I've taken the complex sparkle under my plasma table as I cut heavy metal steel - pre-hard AR400 Cr-Mo-Mn-etc... And I got some reasonable pictures with my cell phone and camera. I was 6' or so away so I didn't use protection.

Mart> Posted this in rec.metalworking, but decided to put it here, too. >

Reply to
Martin H. Eastburn

Why all the protection? I've taken pictures of welding (probably

1/8th inch stick) with a normal Nikon F2. The big problem was filtering so that you could see the weld puddle without blacking out the rest of the scene.
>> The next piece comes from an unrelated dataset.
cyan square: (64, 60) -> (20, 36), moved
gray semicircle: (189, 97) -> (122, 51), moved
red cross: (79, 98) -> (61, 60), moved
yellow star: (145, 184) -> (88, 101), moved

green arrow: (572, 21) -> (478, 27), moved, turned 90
As I remember I was probably 3 ft. away from the actual weld and probably shooting through a 85 mm lens.

To be honest, with color I could get good details of the actual puddle but a very dark background or good background with a "flare" for the weld. I think we ended up using two shots for each example - one filtered for weld and one for background.

Cheers,

John D. Slocomb (jdslocombatgmail)

Reply to
J. D. Slocomb

I use this camera for real estate analysis, so I don't want to get any hot dingleberries in there where they will either cause cosmetic or mechanical damage. I will have to set it up on somewhat of a remote, manually focused, and let er rip, so just want it enclosed.
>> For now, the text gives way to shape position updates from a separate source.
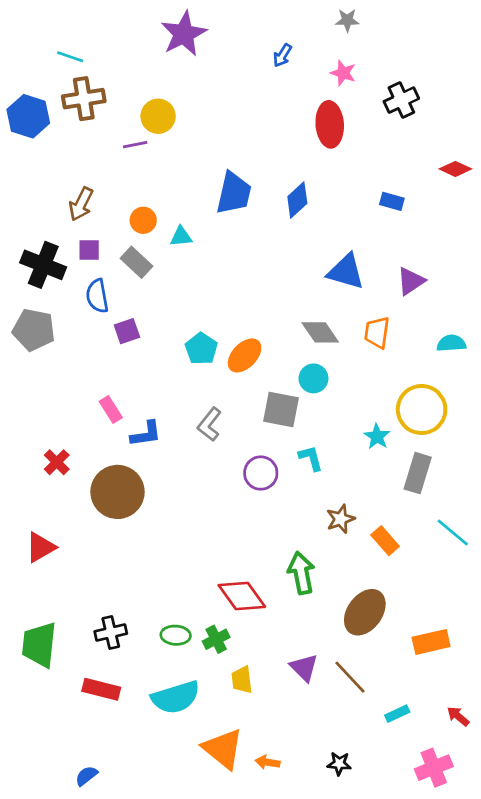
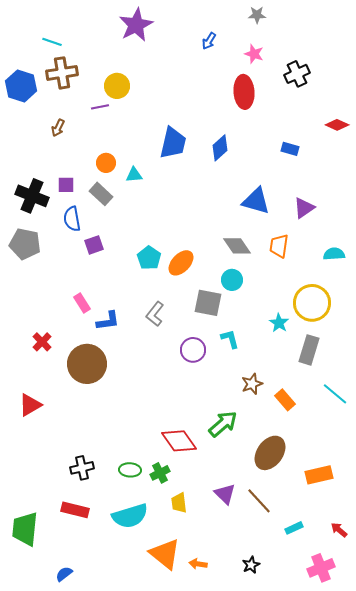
brown arrow: (81, 204) -> (58, 128), moved, size x0.7
green arrow: (301, 573) -> (223, 424), turned 60
green trapezoid: (39, 645) -> (25, 529), moved
black star: (339, 764) -> (251, 565), turned -30

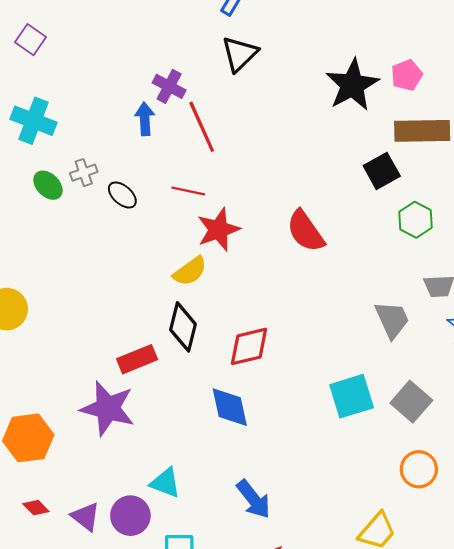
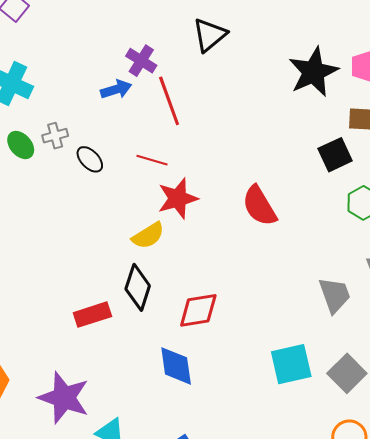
blue arrow: (145, 119) -> (116, 89), turned 72
purple star: (108, 408) -> (64, 398), moved

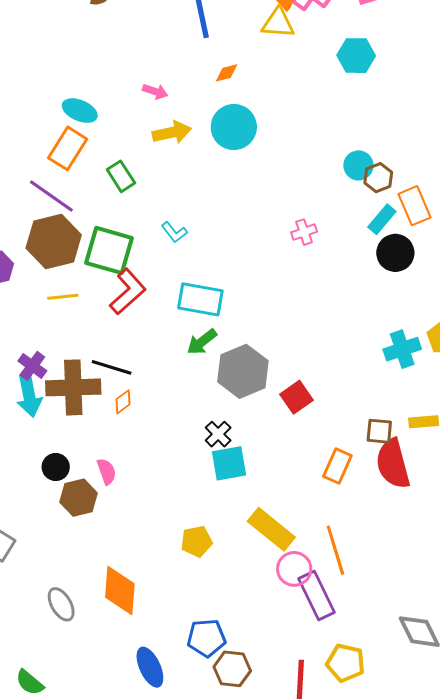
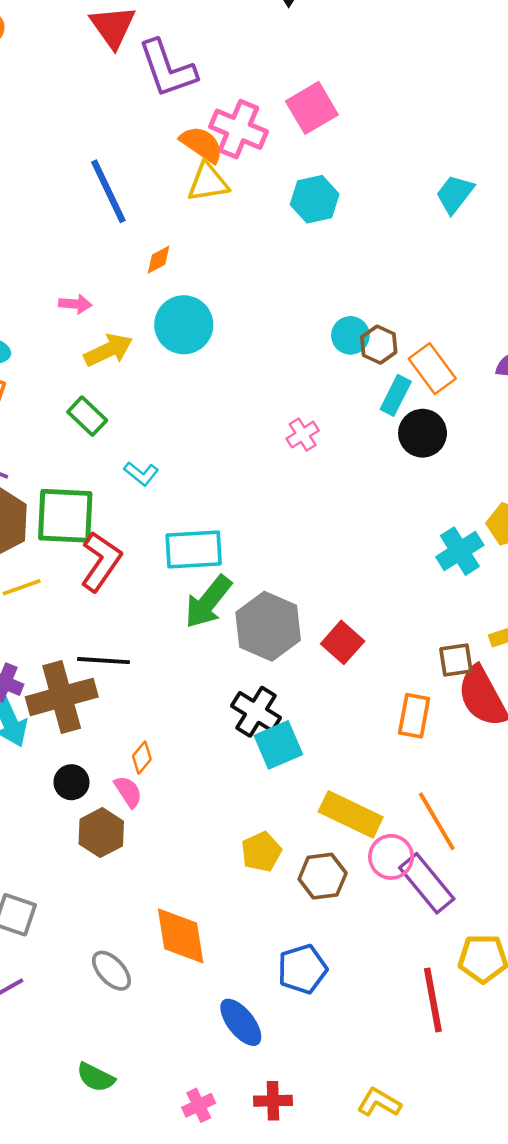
green rectangle: (121, 176) -> (87, 416), moved
green arrow: (202, 342) -> (208, 602), size x1.4
orange diamond: (123, 402) -> (142, 758), moved
black cross: (218, 434) -> (256, 712), size x1.4
black circle: (56, 467) -> (71, 782), moved
brown hexagon: (232, 669) -> (323, 876), moved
However ................ it may just be the excuse I've been looking for to justify buying that Nikon D90 package with the multiple lenses ........... but that's another story.
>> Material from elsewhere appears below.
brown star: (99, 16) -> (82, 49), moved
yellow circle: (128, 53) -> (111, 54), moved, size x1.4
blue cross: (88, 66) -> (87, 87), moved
I have many scars all over my body in places I cannot even see myself from hot dingleberries that I thought I was protected against. And some I just let burn in so I didn't blow the xray ........................

What's a nickname for an old welder? Sparky?

I think Spot is a better one. White spots all over the place. I can't get my Lincoln SP175 + to work without spitting. So, Thursday when I go to Vegas, I shall take it to the Lincoln Hospital.

Pray for us. I'm gonna stress that this has been a problem since day one, and hope that I can at least get a break on the price. Whichever way it goes, it does not look terminal, and it's going to be nice to have it back to its former self.

My two favorite settings on any welding machine are "ON" and "OFF".

Steve

Heart surgery pending? Read up and prepare. Learn how to care for a friend.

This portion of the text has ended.